À travers l’histoire de la conscience humaine, de nombreux êtres réalisés ont accompagné cette recherche. Krishna, Shiva, Jésus, Bouddha, Laotse et Rumi ne sont que quelques noms parmi une longue lignée de maîtres qui continuent d’inspirer l’humanité. Et pourtant, malgré toute cette sagesse, l’humanité reste marquée par la cruauté, l’égoïsme, l’exploitation, la guerre et un profond mal-être. Osho interroge cette réalité après des milliers d’années et affirme que la réponse doit être existentielle.

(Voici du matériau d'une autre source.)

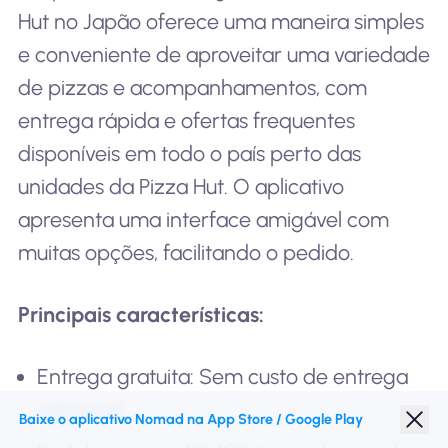
Hut no Japão oferece uma maneira simples
e conveniente de aproveitar uma variedade
de pizzas e acompanhamentos, com
entrega rápida e ofertas frequentes
disponíveis em todo o país perto das
unidades da Pizza Hut. O aplicativo
apresenta uma interface amigável com
muitas opções, facilitando o pedido.
Principais características:
Entrega gratuita: Sem custo de entrega
adicional.
Baixe o aplicativo Nomad na App Store / Google Play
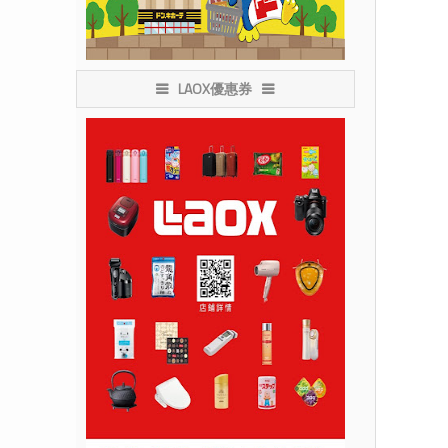
LAOX優惠券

Selon ce récit, Osho serait devenu illuminé le 21 mars 1953. Ce qui le distingue, c’est l’ampleur de sa contribution : 647 titres de livres, dont environ 50 encore non traduits du hindi vers l’anglais, et plus de 650 méthodes inédites créées pour transformer l’énergie, travailler avec le subconscient et découvrir le silence de l’esprit dans la méditation. Il a parlé pendant des milliers d’heures à des personnes venues d’Orient et d’Occident, abordant toutes les dimensions de la vie humaine : l’amour, la relation, l’éducation, la mort, la créativité, l’art, la musique, la psychologie, la santé, les enfants, les chakras, les vies passées et les méthodes pour les explorer.

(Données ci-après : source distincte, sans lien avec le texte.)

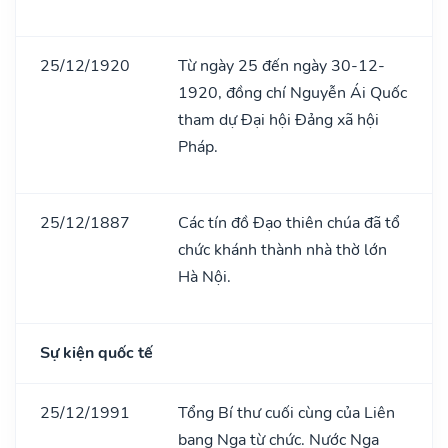
25/12/1920
Từ ngày 25 đến ngày 30-12-
1920, đồng chí Nguyễn Ái Quốc
tham dự Đại hội Đảng xã hội
Pháp.
25/12/1887
Các tín đồ Đạo thiên chúa đã tổ
chức khánh thành nhà thờ lớn
Hà Nội.
Sự kiện quốc tế
25/12/1991
Tổng Bí thư cuối cùng của Liên
bang Nga từ chức. Nước Nga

Ses enseignements proposent aussi des moyens concrets de transformer la souffrance en félicité et en liberté — qu’elle prenne la forme de la solitude, du vide de sens, du sentiment d’impuissance, de la peur, de la dépression, de la maladie ou de la mortalité. Il mettait l’accent sur l’authenticité, l’ancrage et l’accueil total de la vie, sans rejeter le corps, le plaisir, le sexe, la joie, l’amour, la danse ou la célébration. Pour Osho, la méditation est la voie principale de cette célébration, en particulier pour les personnes modernes, souvent agitées, tendues et trop identifiées au mental.
Il a également parlé avec profondeur de ce que signifie être disciple d’un maître éclairé, et de la manière dont l’enseignement peut être reçu, que le maître soit physiquement présent ou non. Son travail s’inspire du zen, du tantra, du bouddhisme, du soufisme, de l’hindouisme, du vedanta, du yoga et des sciences ésotériques, tout en révélant des sources de sagesse oubliées avec un regard neuf. Sa parole n’est pas décrite comme une information, mais comme un darshan — un partage vivant de vérité et de présence.
Osho signifie « l’océan », une image qui reflète l’immensité associée à son enseignement. Selon lui, si seulement 1 % de l’humanité se tourne vers la méditation, la conscience du monde peut changer. Dans une époque de crise profonde, il voyait la méditation comme une réponse essentielle pour l’avenir de l’humanité.